[Stored data entries]

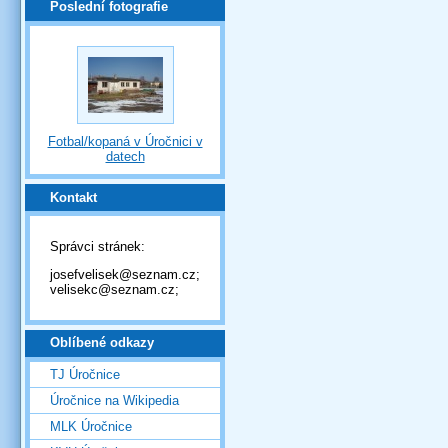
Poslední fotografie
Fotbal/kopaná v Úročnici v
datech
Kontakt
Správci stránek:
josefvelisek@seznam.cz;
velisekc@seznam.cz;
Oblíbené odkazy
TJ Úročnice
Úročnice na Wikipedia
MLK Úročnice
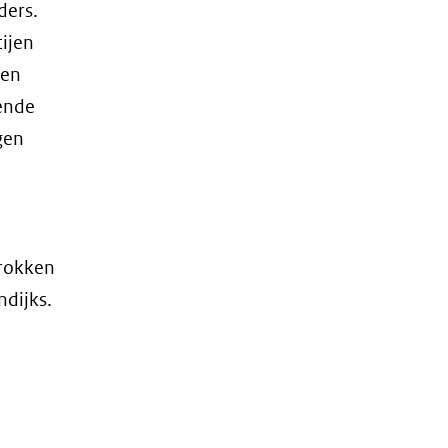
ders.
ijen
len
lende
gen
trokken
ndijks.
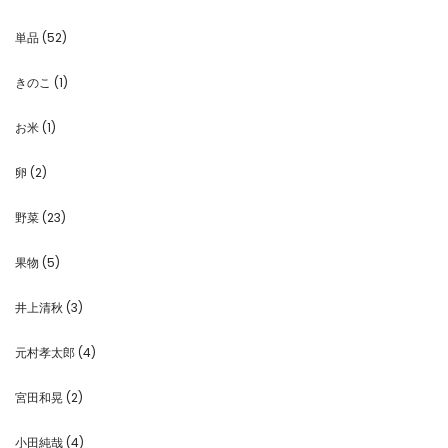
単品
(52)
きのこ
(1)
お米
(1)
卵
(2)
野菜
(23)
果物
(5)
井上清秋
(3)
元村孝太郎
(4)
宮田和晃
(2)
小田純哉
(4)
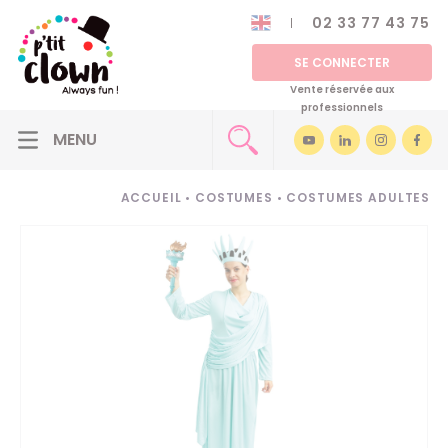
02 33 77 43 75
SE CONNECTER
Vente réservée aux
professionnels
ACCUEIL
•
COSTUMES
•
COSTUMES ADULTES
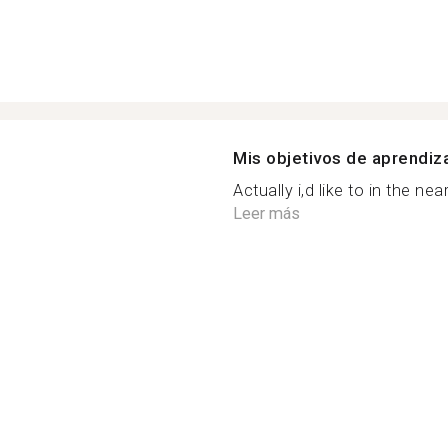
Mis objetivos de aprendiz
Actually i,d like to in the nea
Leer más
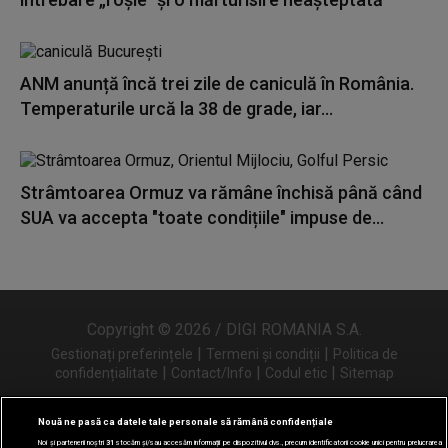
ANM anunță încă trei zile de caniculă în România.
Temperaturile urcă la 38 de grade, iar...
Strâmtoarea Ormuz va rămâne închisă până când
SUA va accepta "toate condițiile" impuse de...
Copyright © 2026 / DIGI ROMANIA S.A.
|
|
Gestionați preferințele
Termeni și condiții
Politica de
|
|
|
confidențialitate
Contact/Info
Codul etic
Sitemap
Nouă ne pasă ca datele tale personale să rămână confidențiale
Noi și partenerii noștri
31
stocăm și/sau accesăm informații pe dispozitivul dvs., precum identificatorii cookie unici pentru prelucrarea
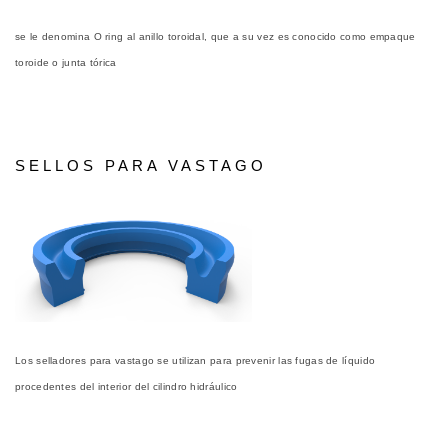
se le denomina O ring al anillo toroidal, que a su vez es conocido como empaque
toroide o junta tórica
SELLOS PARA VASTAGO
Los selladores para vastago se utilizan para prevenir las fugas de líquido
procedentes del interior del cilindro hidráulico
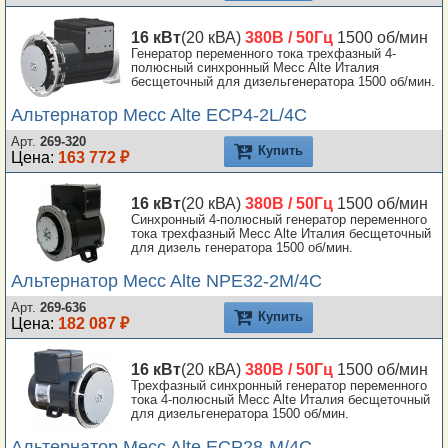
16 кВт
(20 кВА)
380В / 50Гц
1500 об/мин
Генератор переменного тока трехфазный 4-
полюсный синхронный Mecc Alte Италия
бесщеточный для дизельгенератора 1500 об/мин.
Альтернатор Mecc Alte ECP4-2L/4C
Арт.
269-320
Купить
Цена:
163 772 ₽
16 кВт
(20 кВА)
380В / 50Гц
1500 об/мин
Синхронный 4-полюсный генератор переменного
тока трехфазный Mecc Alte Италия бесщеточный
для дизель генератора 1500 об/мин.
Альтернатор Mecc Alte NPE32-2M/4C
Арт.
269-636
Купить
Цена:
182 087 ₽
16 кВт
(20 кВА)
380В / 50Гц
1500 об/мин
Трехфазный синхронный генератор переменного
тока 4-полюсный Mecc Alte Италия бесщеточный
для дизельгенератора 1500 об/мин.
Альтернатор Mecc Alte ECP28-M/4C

* **Task to complete**
Gather up, from the records above, each line where the word "тока" appears.

* **Response area**
Генератор переменного тока трехфазный 4-
тока трехфазный Mecc Alte Италия бесщеточный
тока 4-полюсный Mecc Alte Италия бесщеточный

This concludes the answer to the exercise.